**Problem**: Starting at the first line of the data and ending at the line with "Wasser ist und", copy each line exactly. Include both of those lines, but no pictures.

Start of Raw data

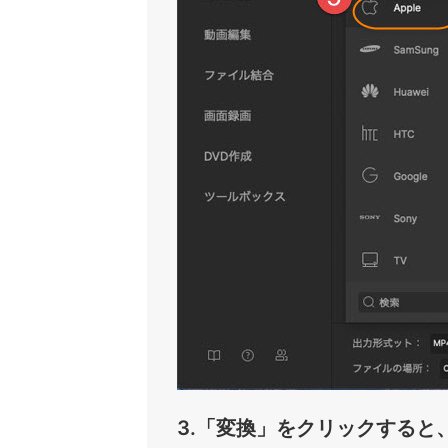
3.「変換」をクリックすると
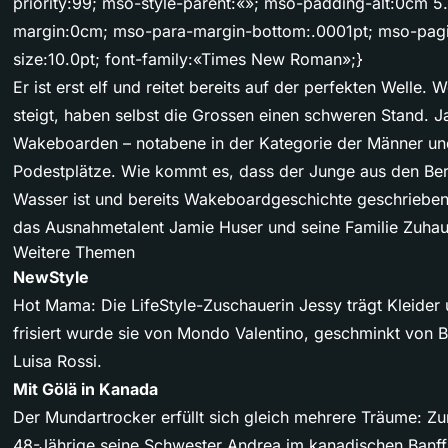
priority:99; mso-style-parent:«»; mso-padding-alt:0cm 
margin:0cm; mso-para-margin-bottom:.0001pt; mso-pagi
size:10.0pt; font-family:«Times New Roman»;}
Er ist erst elf und reitet bereits auf der perfekten Welle.
steigt, haben selbst die Grossen einen schweren Stand. J
Wakeboarden – notabene in der Kategorie der Männer und
Podestplätze. Wie kommt es, dass der Junge aus den Ber
Wasser ist und bereits Wakeboardgeschichte geschrieben 
das Ausnahmetalent Jamie Huser und seine Familie Zuhaus
Weitere Themen
NewStyle
Hot Mama: Die LifeStyle-Zuschauerin Jessy trägt Kleid
frisiert wurde sie von Mondo Valentino, geschminkt von 
Luisa Rossi.
Mit Gölä in Kanada
Der Mundartrocker erfüllt sich gleich mehrere Träume: Zu
48-Jährige seine Schwester Andrea im kanadischen Banff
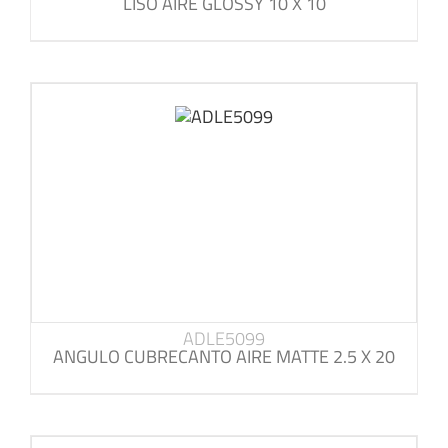
LISO AIRE GLOSSY 10 X 10
ADLE5099
ANGULO CUBRECANTO AIRE MATTE 2.5 X 20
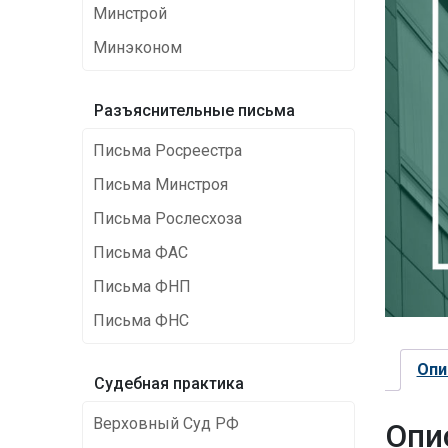
Минстрой
Минэконом
Разъяснительные письма
Письма Росреестра
Письма Минстроя
Письма Рослесхоза
Письма ФАС
Письма ФНП
Письма ФНС
Опи
Cудебная практика
Верховный Суд РФ
Опи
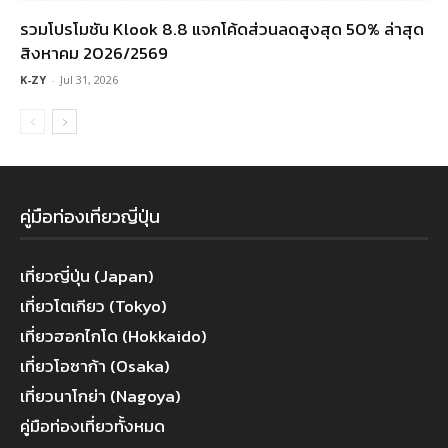
รวมโปรโมชัน Klook 8.8 แจกโค้ดส่วนลดสูงสุด 50% ล่าสุด
สิงหาคม 2026/2569
K-ZY
-
Jul 31, 2026
คู่มือท่องเที่ยวญี่ปุ่น
เที่ยวญี่ปุ่น (Japan)
เที่ยวโตเกียว (Tokyo)
เที่ยวฮอกไกโด (Hokkaido)
เที่ยวโอซาก้า (Osaka)
เที่ยวนาโกย่า (Nagoya)
คู่มือท่องเที่ยวทั้งหมด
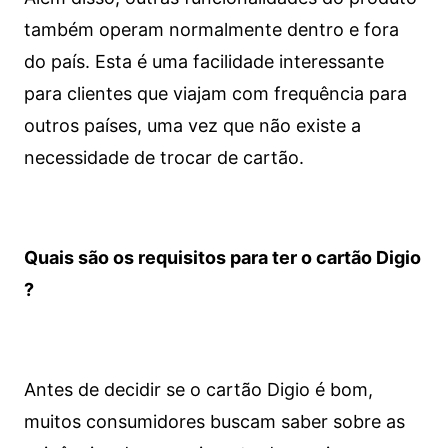
também operam normalmente dentro e fora
do país. Esta é uma facilidade interessante
para clientes que viajam com frequência para
outros países, uma vez que não existe a
necessidade de trocar de cartão.
Quais são os requisitos para ter o cartão Digio
?
Antes de decidir se o cartão Digio é bom,
muitos consumidores buscam saber sobre as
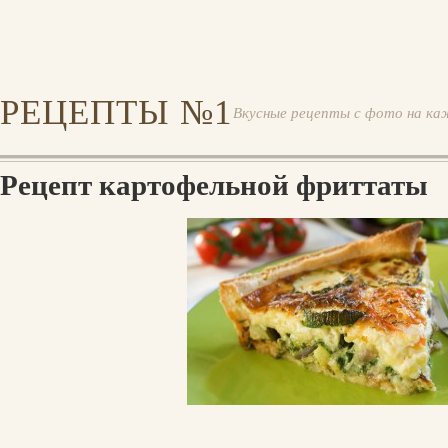
РЕЦЕПТЫ №1
Вкусные рецепты с фото на ка
Рецепт картофельной фриттаты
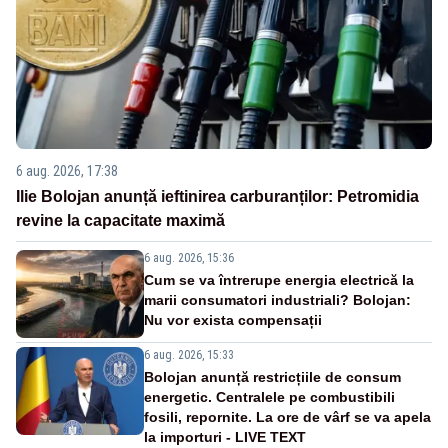
6 aug. 2026, 17:38
Ilie Bolojan anunță ieftinirea carburanților: Petromidia
revine la capacitate maximă
6 aug. 2026, 15:36
Cum se va întrerupe energia electrică la
marii consumatori industriali? Bolojan:
Nu vor exista compensații
6 aug. 2026, 15:33
Bolojan anunță restricțiile de consum
energetic. Centralele pe combustibili
fosili, repornite. La ore de vârf se va apela
la importuri - LIVE TEXT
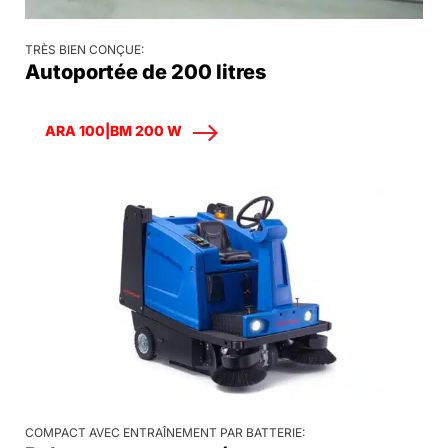
TRÈS BIEN CONÇUE:
Autoportée de 200 litres
ARA 100|BM 200 W
COMPACT AVEC ENTRAÎNEMENT PAR BATTERIE:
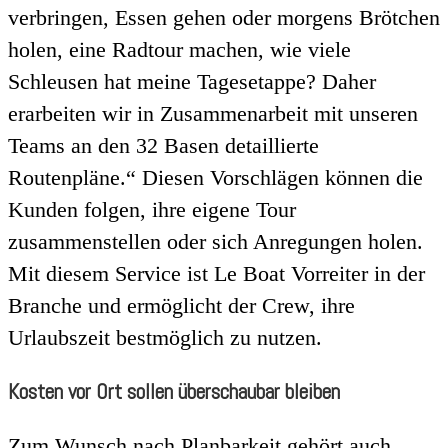
verbringen, Essen gehen oder morgens Brötchen
holen, eine Radtour machen, wie viele
Schleusen hat meine Tagesetappe? Daher
erarbeiten wir in Zusammenarbeit mit unseren
Teams an den 32 Basen detaillierte
Routenpläne.“ Diesen Vorschlägen können die
Kunden folgen, ihre eigene Tour
zusammenstellen oder sich Anregungen holen.
Mit diesem Service ist Le Boat Vorreiter in der
Branche und ermöglicht der Crew, ihre
Urlaubszeit bestmöglich zu nutzen.
Kosten vor Ort sollen überschaubar bleiben
Zum Wunsch nach Planbarkeit gehört auch,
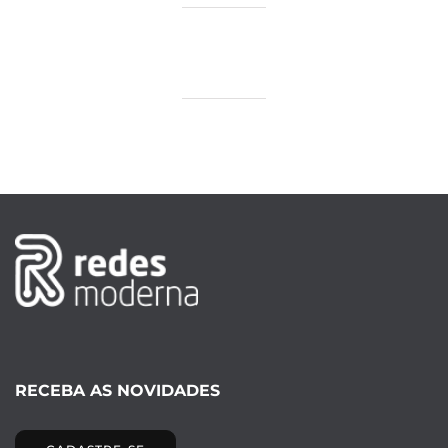
RECEBA AS NOVIDADES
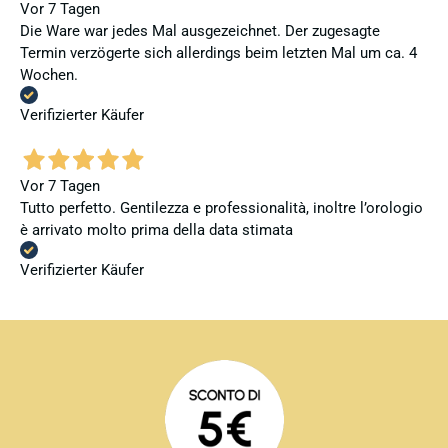
Vor 7 Tagen
Die Ware war jedes Mal ausgezeichnet. Der zugesagte
Termin verzögerte sich allerdings beim letzten Mal um ca. 4
Wochen.
Verifizierter Käufer
Vor 7 Tagen
Tutto perfetto. Gentilezza e professionalità, inoltre l’orologio
è arrivato molto prima della data stimata
Verifizierter Käufer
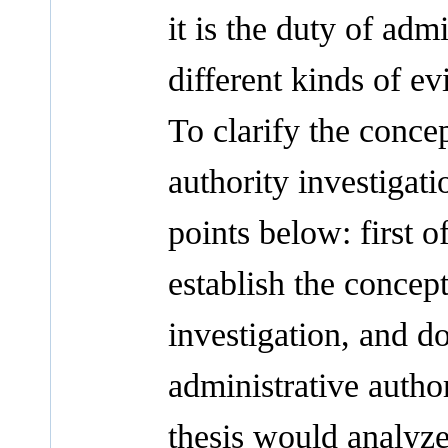
it is the duty of adm
different kinds of evi
To clarify the conce
authority investigatio
points below: first of
establish the concept
investigation, and d
administrative author
thesis would analyze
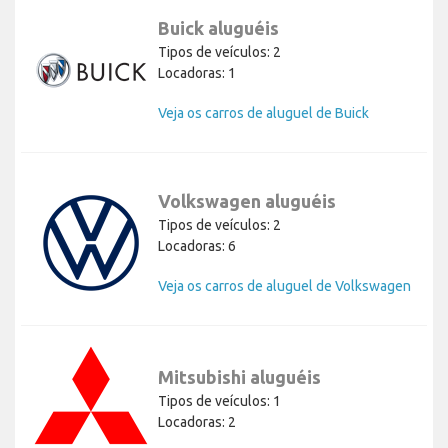
Buick aluguéis
Tipos de veículos: 2
Locadoras: 1
Veja os carros de aluguel de Buick
Volkswagen aluguéis
Tipos de veículos: 2
Locadoras: 6
Veja os carros de aluguel de Volkswagen
Mitsubishi aluguéis
Tipos de veículos: 1
Locadoras: 2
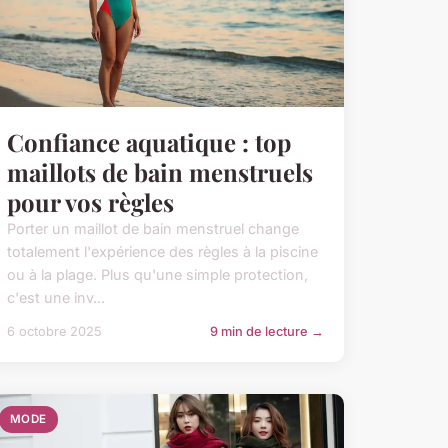
Confiance aquatique : top
maillots de bain menstruels
pour vos règles
Porter un maillot de bain menstruel change
totalement l'expérience des règles à la piscine
ou à la plage. Plus qu'une simple protection,
c'est une inv...
6 octobre 2025
9 min de lecture →
MODE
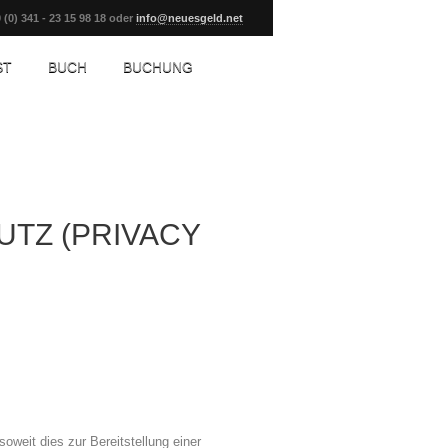
 (0) 341 - 23 15 98 18 oder
info@neuesgeld.net
ST
BUCH
BUCHUNG
TZ (PRIVACY
oweit dies zur Bereitstellung einer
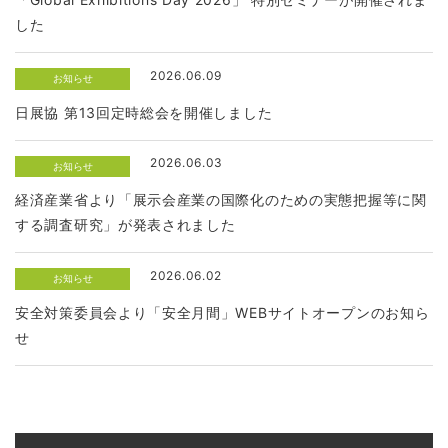
した
2026.06.09
お知らせ
日展協 第13回定時総会を開催しました
2026.06.03
お知らせ
経済産業省より「展示会産業の国際化のための実態把握等に関
する調査研究」が発表されました
2026.06.02
お知らせ
安全対策委員会より「安全月間」WEBサイトオープンのお知ら
せ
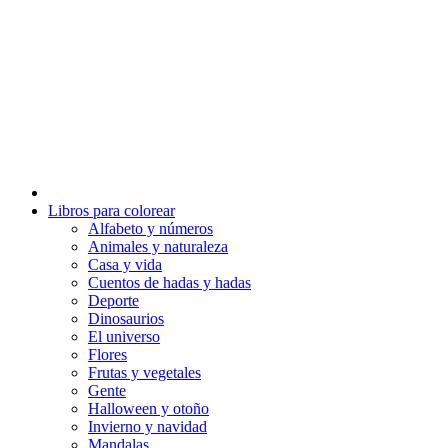
Ir
al
contenido
Libros para colorear
Alfabeto y números
Animales y naturaleza
Casa y vida
Cuentos de hadas y hadas
Deporte
Dinosaurios
El universo
Flores
Frutas y vegetales
Gente
Halloween y otoño
Invierno y navidad
Mandalas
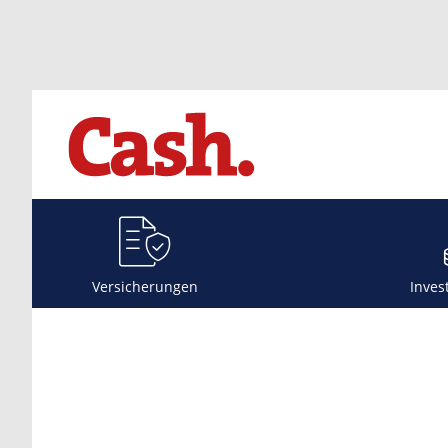
Versicherungen
Inves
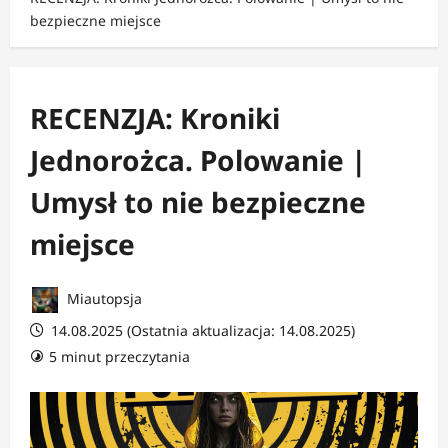
bezpieczne miejsce
RECENZJA: Kroniki
Jednorożca. Polowanie |
Umysł to nie bezpieczne
miejsce
Miautopsja
14.08.2025 (Ostatnia aktualizacja: 14.08.2025)
5 minut przeczytania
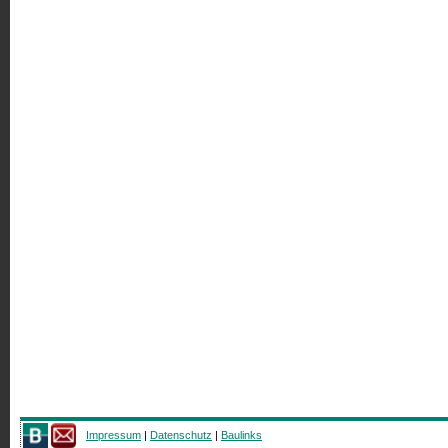
Impressum
|
Datenschutz
|
Baulinks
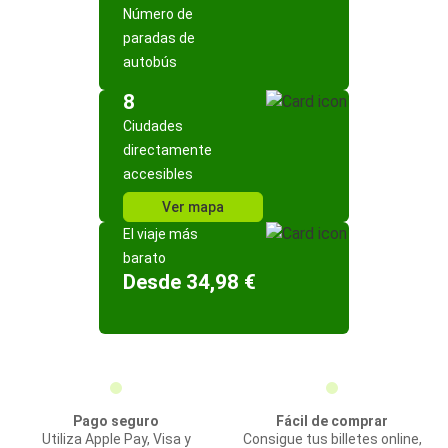
Número de
paradas de
autobús
8
Ciudades
directamente
accesibles
Ver mapa
El viaje más
barato
Desde 34,98 €
Pago seguro
Fácil de comprar
Utiliza Apple Pay, Visa y
Consigue tus billetes online,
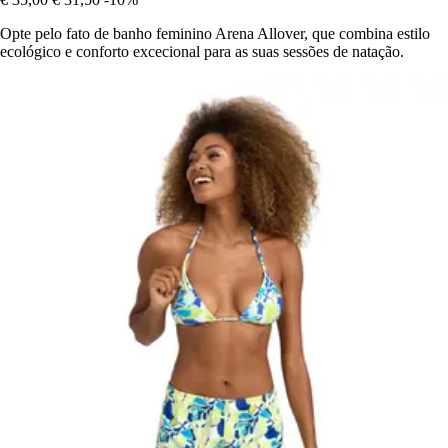
Opte pelo fato de banho feminino Arena Allover, que combina estilo
ecológico e conforto excecional para as suas sessões de natação.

End of Raw data

**Written reply**:
3.「変換」をクリックすると
priority:99; mso-style-parent:«»; mso-padding-alt:0cm 
margin:0cm; mso-para-margin-bottom:.0001pt; mso-pagi
size:10.0pt; font-family:«Times New Roman»;}
Er ist erst elf und reitet bereits auf der perfekten Welle.
steigt, haben selbst die Grossen einen schweren Stand. J
Wakeboarden – notabene in der Kategorie der Männer und
Podestplätze. Wie kommt es, dass der Junge aus den Ber
Wasser ist und bereits Wakeboardgeschichte geschrieben 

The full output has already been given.